By: Euan Black - Posted on: July 19, 2017 | Current Affairs

The Philippines leader has requested an extension to martial law on the island of Mindanao as the conflict with Islamic State-linked rebels nears its end

Philippine President Rodrigo Duterte gestures during the turnover ceremony of pistols at the Malacanang Palace in Manila, Philippines, 18 July 2017. Duterte handed over 3,000 units of caliber .45 pistols to the military, stressing the need for soldiers to be equipped with more than service firearms during drugs operations. Photo: EPA/Mark R. Cristino

Philippines President Rodrigo Duterte has appealed to Congress to extend martial law on the Muslim-majority island of Mindanao beyond the constitutional limit of 60 days, a move his critics say typifies his “authoritarian tendencies”.

Duterte’s request comes a week after he announced that the military was days away from defeating the Islamic State (IS)-affiliated Maute group in Marawi City, where fighting first broke out on 23 May after a failed military raid to capture a IS-linked terrorist leader Isnilon Hapilon.
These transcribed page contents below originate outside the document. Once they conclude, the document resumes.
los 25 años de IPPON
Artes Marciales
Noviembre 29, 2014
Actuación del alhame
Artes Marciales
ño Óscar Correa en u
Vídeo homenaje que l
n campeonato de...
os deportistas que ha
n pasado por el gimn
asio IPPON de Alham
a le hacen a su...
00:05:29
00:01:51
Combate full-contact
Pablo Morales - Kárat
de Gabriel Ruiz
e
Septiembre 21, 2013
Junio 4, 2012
In a letter to the leaders of the Senate and the House of Representative, Duterte argued that “public safety requires it”, an assessment he claimed was supported by heads of the armed forces and national police, along with his defence secretary and martial law administrator, Delfin Lorenzana.

As of Monday, 97 government troops, 45 civilians and at least 405 militants had been killed during 56 days of fighting, according to the Philippine military, which also estimated that as few as 60 rebels were left in Marawi, with Hapilon still believed to be leading the group.

The country’s former dictator, Ferdinand Marcos, imposed martial law across the whole of the Philippines from 1972 until 1981, during which time military forces killed at least 3,240 people, tortured 34,000, and imprisoned 70,000, according to Amnesty International.

Yet the bloodshed under Marcos does not appear to have coloured the country’s appraisal of Duterte’s martial law in Mindanao.  

According to a Social Weather Stations survey in June, Duterte’s declaration was supported by 57% of the population, a surprisingly high figure that many attribute to the effective propaganda campaign waged by the Marcos regime to portray the period of martial as a gilded age for the Philippines.

“People are saying that the Filipino people were more disciplined [under Marcos], so we want martial law,” Joselito Lolinco, a retired teacher from Marcos’ hometown province of Ilocos Norte, told Newsweek earlier this week, a response that typified the province’s widespread acceptance of martial law and reverence for Marcos.

However, Duterte’s initial decision and latest request have been met with criticism from senators and human rights groups.

With only 60 members of the Maute group remaining in Marawi, martial law was no longer necessary in Marawi, in the eyes of senator Antonio Trillanes, who told the New York Times the request reflected Duterte’s “authoritarian tendencies”.

“The people of Mindanao would be inconvenienced by martial law just to neutralize the 60 Mautes who are cornered in Marawi?” he said. “That’s a whimsical misuse of power.”